#### Activity
Your reply should be only the number of lines in the material below that include the word "challenge".
========================
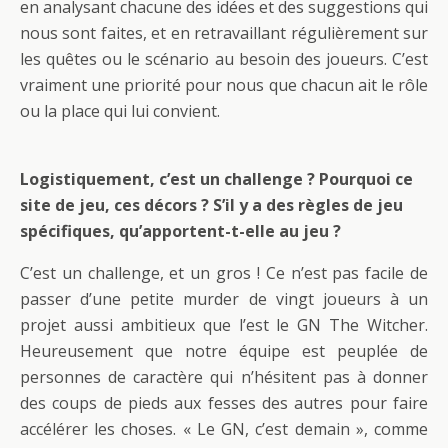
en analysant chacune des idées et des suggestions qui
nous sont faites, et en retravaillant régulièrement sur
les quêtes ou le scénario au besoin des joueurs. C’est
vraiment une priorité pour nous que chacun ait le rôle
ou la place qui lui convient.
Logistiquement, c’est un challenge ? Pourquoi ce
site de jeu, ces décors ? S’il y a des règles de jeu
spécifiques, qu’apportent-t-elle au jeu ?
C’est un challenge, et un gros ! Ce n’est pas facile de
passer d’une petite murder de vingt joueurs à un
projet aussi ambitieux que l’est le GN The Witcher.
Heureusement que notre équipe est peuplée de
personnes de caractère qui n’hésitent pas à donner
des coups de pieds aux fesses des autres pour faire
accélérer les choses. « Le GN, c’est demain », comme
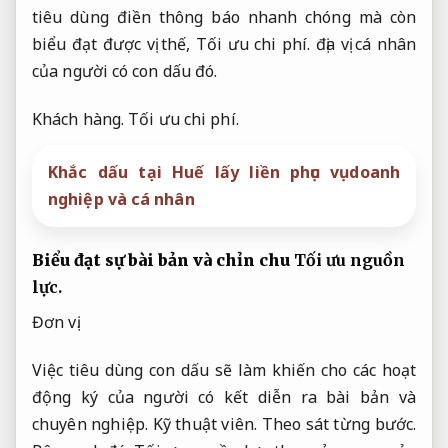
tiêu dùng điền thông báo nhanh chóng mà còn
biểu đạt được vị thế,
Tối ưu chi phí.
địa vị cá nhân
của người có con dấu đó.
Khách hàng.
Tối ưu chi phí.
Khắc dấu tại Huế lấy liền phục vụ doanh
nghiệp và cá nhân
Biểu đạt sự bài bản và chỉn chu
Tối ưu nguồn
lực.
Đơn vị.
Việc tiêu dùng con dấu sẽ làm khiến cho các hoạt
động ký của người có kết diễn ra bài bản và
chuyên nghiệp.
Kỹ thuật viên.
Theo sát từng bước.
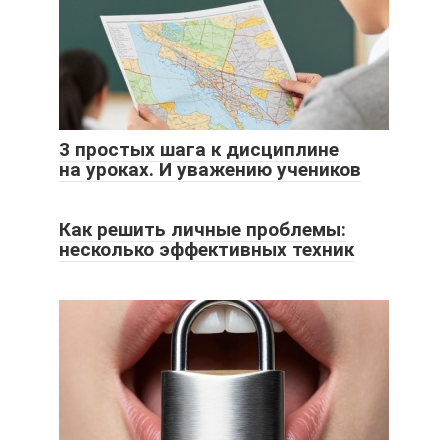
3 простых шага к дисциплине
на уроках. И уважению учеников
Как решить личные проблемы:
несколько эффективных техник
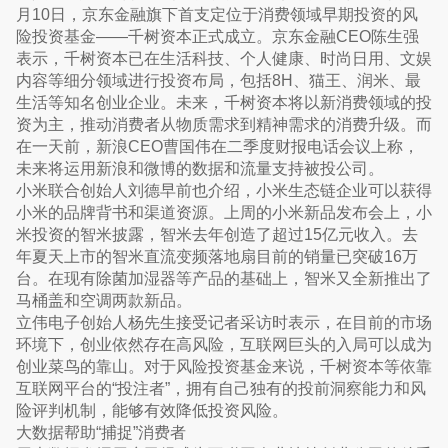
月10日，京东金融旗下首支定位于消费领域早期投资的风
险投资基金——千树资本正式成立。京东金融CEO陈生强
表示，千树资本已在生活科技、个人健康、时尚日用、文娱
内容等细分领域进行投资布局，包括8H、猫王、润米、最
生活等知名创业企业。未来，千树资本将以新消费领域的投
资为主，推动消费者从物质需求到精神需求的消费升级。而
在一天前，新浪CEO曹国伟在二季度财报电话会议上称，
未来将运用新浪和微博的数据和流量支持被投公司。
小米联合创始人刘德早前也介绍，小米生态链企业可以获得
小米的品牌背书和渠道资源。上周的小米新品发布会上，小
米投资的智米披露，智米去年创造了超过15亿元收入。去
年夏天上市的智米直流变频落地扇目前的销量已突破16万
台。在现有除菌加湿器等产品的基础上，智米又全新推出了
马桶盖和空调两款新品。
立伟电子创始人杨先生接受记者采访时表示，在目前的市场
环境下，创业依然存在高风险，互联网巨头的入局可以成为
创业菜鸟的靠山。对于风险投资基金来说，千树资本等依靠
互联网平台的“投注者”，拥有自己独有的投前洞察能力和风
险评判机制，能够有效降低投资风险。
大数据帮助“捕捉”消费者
========================
#### Solution to this problem
2